Stop us if you’ve heard this one before. A heavily injured amnesiac wakes up on an abandoned spaceship with no memory of why he is there only to find out… dun dun dun, he isn’t alone. In fact, he is being hunted by a horribly mutated creature who is all to eager to gut him in the worst possible way. Been there, done that. But credit where it’s due – Phanaruk is able to deliver a unique spin on this tired yarn and is definitely worth you attention.
We wake up on the Purity-02, a spaceship owned by the H+ Corporation (no doubt another sinister Weyland-Yutani or Umbrella corp type company) carrying important research on evolving humanity beyond their physical limitations. A noisy alarm blares on, drowning our auditory sensations while temporary blurriness limits our vision. This is where we pick up control and begin to explore the ship. Left clicking is used to interact with objects while right clicking brings up the player’s right arm strapped with a device showing biometric readouts. This is great as it keeps the player immersed in the world without having to move to an inventory screen ala Resident Evil and Silent Hill.
Now this is where things get interesting. The ship is infected with a parasite releasing toxins in the air constantly attacking the player health. This keeps increasing the pulse of our silent protagonist, damaging him until he dies. The only way to combat it is through the use of syringes lying around the ship that must be used to temporarily keep it down. This adds another layer of strategy and a sense of urgency which is generally missing in other survival horror games. So the player is forced to be constantly on the move throughout and is kept on his toes. Movement is fine with crouching having the right amount of headbob which is good since you’re going to spend a majority of the time traversing ventilation shafts through the ship. A light meter is present showing you how hidden you are from the titular Phantaruk who is an ever present danger stalking the ship, eager to smash you to pieces. As you go progress further into the game, the lighting grows dimmer so having to rely on the flashlight is important but at the same time it will attract the monster.
Avoiding the hulking beast is the best way to play since you can’t fight even though scraps of metal lying around will tempt you wishing you could incapacitate it. Outrunning it isn’t much of an option due to limited stamina and speediness of the Phantaruk. Thankfully, audio presentation is excellent with ample sound effects produced by the monster to let the player avoid it without the need of keeping it in direct line of sight. Each and every thing has a distinct sound effect making us recommend headphones to fully enjoy the effort gone into the sound design. The sparse use of music really did wonders to create a foreboding sense of atmosphere making the player dread whatever comes next with any musical cue.
To break the lull, simple environmental puzzles fill the downtime along with scattered text logs and torn scraps detailing the game setting or shedding light on the previous inhabitants of the ship. They further flesh out the world by some offering mundane and others some interesting tid-bits. The 6 levels available in the preview provided an interesting variety of gameplay that we hope doesn’t outstay its welcome or drag on towards the end (we’re looking at you, Alien Isolation).

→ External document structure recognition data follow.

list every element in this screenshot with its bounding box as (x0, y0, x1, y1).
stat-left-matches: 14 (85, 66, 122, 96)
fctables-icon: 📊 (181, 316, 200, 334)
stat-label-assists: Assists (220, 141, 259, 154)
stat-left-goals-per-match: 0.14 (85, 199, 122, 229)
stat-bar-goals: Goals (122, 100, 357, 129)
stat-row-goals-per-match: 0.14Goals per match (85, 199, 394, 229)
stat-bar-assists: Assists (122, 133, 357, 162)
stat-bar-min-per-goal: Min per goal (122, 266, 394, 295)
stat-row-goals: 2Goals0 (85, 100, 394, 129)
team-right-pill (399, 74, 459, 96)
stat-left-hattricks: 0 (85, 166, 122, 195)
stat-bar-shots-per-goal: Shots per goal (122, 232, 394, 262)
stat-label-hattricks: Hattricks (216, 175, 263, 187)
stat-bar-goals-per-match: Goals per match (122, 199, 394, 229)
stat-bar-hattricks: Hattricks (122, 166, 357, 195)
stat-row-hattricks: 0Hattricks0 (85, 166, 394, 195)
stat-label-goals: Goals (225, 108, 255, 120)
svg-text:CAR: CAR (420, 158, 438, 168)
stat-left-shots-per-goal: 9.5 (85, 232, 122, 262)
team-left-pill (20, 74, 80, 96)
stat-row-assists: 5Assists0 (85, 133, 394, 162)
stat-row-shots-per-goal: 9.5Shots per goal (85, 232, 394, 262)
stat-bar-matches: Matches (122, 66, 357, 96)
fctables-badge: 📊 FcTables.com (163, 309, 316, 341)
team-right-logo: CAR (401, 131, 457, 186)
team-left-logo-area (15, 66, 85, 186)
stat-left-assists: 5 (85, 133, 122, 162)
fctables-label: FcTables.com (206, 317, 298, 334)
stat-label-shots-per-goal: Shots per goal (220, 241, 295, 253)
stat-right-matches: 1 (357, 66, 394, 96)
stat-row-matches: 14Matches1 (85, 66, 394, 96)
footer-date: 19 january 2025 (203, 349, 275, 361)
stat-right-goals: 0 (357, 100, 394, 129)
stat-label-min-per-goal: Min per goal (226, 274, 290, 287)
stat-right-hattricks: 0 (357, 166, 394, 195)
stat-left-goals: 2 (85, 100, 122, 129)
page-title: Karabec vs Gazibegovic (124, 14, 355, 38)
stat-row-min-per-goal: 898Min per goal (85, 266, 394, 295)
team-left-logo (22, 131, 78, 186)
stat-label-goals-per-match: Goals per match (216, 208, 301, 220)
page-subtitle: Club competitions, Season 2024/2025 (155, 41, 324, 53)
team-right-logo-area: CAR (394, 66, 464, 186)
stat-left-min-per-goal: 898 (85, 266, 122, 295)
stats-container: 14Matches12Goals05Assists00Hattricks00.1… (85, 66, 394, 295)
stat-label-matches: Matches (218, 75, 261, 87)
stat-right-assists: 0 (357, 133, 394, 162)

This doesn’t mean the game is entirely free from faults. During the intro level we got numerous game hints detailing the controls and gameplay which we felt were a bit intrusive and took us out of the experience a bit. Perhaps if the developer were able to introduce the controls naturally without bringing the game to a halt, it would serve the flow of the game better. Micromanagement of the syringes and batteries got a bit irritating at stages where it felt more like a nuisance rather than bring out the intended effect of fear. This is definitely something that will take careful balancing so as to neither feel too easy nor seem like an annoyance.
Since the game runs on Unity we do hope the game is well optimized by the developers seeing as how the engine is notorious for being finicky about running on certain systems. However, we didn’t run into any technical issues other than the game taking a bit of time to load initially.
Overall, the game leaves us with a sense of optimism and we can’t wait for the final release. The full game launches on 16 August, 2016 for PC on Steam. Console ports haven’t been confirmed but are in consideration by the developer.
Disclaimer: The code was provided by the publisher for preview purposes.